| Task |
Hand back the entries below exactly.

[Stored items]
== Segment start ==

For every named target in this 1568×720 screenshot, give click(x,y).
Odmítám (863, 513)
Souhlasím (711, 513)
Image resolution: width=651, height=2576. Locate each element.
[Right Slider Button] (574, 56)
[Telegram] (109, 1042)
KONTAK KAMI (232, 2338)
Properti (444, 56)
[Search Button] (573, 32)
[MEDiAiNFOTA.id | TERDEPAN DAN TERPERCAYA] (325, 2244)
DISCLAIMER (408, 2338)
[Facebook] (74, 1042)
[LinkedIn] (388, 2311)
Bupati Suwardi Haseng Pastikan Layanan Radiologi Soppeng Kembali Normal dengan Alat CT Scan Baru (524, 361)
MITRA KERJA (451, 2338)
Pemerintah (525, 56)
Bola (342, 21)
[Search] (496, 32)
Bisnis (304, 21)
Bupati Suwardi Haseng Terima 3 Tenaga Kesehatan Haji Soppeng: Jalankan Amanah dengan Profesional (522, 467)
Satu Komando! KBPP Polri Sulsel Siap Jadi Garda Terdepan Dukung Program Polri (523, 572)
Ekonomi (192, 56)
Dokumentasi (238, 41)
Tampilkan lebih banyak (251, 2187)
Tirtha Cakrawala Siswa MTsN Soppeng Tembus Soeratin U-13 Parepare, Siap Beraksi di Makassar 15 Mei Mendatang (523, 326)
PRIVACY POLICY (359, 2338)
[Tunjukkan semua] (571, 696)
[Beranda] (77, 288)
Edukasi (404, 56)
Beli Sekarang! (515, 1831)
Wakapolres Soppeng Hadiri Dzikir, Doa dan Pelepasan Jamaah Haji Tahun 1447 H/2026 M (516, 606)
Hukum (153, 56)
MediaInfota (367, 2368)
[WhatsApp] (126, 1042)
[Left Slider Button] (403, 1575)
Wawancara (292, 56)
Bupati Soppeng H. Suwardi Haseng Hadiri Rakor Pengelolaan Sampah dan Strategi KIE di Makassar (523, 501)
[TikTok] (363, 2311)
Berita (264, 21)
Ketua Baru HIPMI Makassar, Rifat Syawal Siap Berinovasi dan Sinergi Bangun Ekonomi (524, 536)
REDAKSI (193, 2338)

== Segment end ==

| Completed task |
For every named target in this 1568×720 screenshot, give click(x,y).
Odmítám (863, 513)
Souhlasím (711, 513)
Image resolution: width=651, height=2576. Locate each element.
[Right Slider Button] (574, 56)
[Telegram] (109, 1042)
KONTAK KAMI (232, 2338)
Properti (444, 56)
[Search Button] (573, 32)
[MEDiAiNFOTA.id | TERDEPAN DAN TERPERCAYA] (325, 2244)
DISCLAIMER (408, 2338)
[Facebook] (74, 1042)
[LinkedIn] (388, 2311)
Bupati Suwardi Haseng Pastikan Layanan Radiologi Soppeng Kembali Normal dengan Alat CT Scan Baru (524, 361)
MITRA KERJA (451, 2338)
Pemerintah (525, 56)
Bola (342, 21)
[Search] (496, 32)
Bisnis (304, 21)
Bupati Suwardi Haseng Terima 3 Tenaga Kesehatan Haji Soppeng: Jalankan Amanah dengan Profesional (522, 467)
Satu Komando! KBPP Polri Sulsel Siap Jadi Garda Terdepan Dukung Program Polri (523, 572)
Ekonomi (192, 56)
Dokumentasi (238, 41)
Tampilkan lebih banyak (251, 2187)
Tirtha Cakrawala Siswa MTsN Soppeng Tembus Soeratin U-13 Parepare, Siap Beraksi di Makassar 15 Mei Mendatang (523, 326)
PRIVACY POLICY (359, 2338)
[Tunjukkan semua] (571, 696)
[Beranda] (77, 288)
Edukasi (404, 56)
Beli Sekarang! (515, 1831)
Wakapolres Soppeng Hadiri Dzikir, Doa dan Pelepasan Jamaah Haji Tahun 1447 H/2026 M (516, 606)
Hukum (153, 56)
MediaInfota (367, 2368)
[WhatsApp] (126, 1042)
[Left Slider Button] (403, 1575)
Wawancara (292, 56)
Bupati Soppeng H. Suwardi Haseng Hadiri Rakor Pengelolaan Sampah dan Strategi KIE di Makassar (523, 501)
[TikTok] (363, 2311)
Berita (264, 21)
Ketua Baru HIPMI Makassar, Rifat Syawal Siap Berinovasi dan Sinergi Bangun Ekonomi (524, 536)
REDAKSI (193, 2338)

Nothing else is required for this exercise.